Ribonucleotide incorporation by pol λ. (A) Precatalytic ternary complex with an incoming nonhydrolyzable ribonucleotide, rAMPNPP, adenosine 5′-[(α,β)-imido]triphosphate (magenta), superimposed with the ternary complex with an incoming deoxyribonucleotide (transparent gray) (PDB entries 3UPQ and 2PFO, respectively). The hydrogen bond between the 2′-OH and the carbonyl of Y505 is displayed as a dashed line. (B) Superimposition of the ternary complex with an incoming ribonucleotide (transparent magenta) with the postcatalytic complex with the newly incorporated rNMP (lemon) (PDB entries 3UPQ and 3UQ0, respectively). (C) Superimposition of precatalytic (green) and postcatalytic (peach) complexes with a ribonucleotide at the primer terminus. Also superimposed is the structure of the precatalytic ternary complex with the incoming deoxyribonucleotide (transparent gray) (PDB entries 4FO6, 3UQ2, and 2PFO, respectively). (D) Schematic of DNA in the pre- and postcatalytic structures with a ribonucleotide at the incoming position.

It is not clear if and how this distortion affects translocation.
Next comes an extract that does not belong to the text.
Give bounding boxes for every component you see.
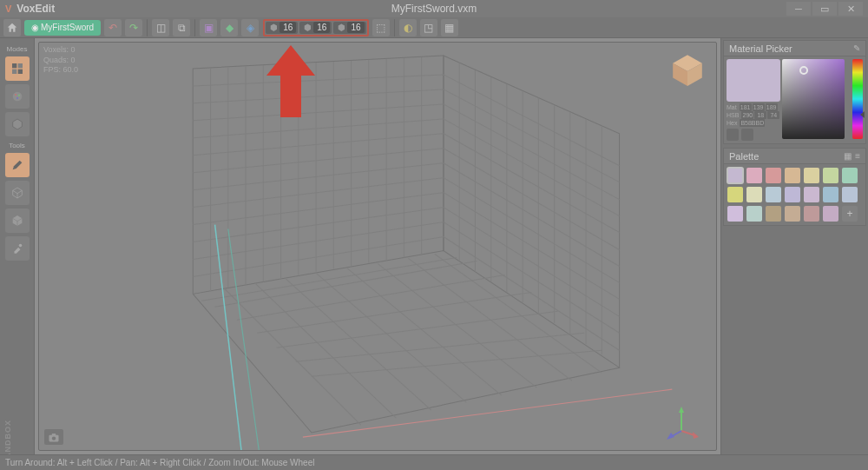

However, upon translocation, when the rNMP is at the primer terminus, there is no distortion of the DNA or the protein (Figure 7C) and the primer-terminal rNMP does not hinder extension.[71] This suggests that pol λ could easily extend a ribonucleotide-terminated primer.

Concluding Remarks

The four mammalian family X members share common traits, but like pol λ, each has its own distinct features, including specific structural elements that define their functional properties. Although the exact cellular roles, including substrate specificities and specific protein partnerships, of family X members remain to be elucidated, their individual features and differences in behavior provide some clues about their in vivo functions. Future structural studies of pol λ and its siblings with substrates specific to each of their unique activities together with studies in cell-based systems and animal models should dramatically enhance our understanding of how these enzymes carry out their specific roles in DNA repair.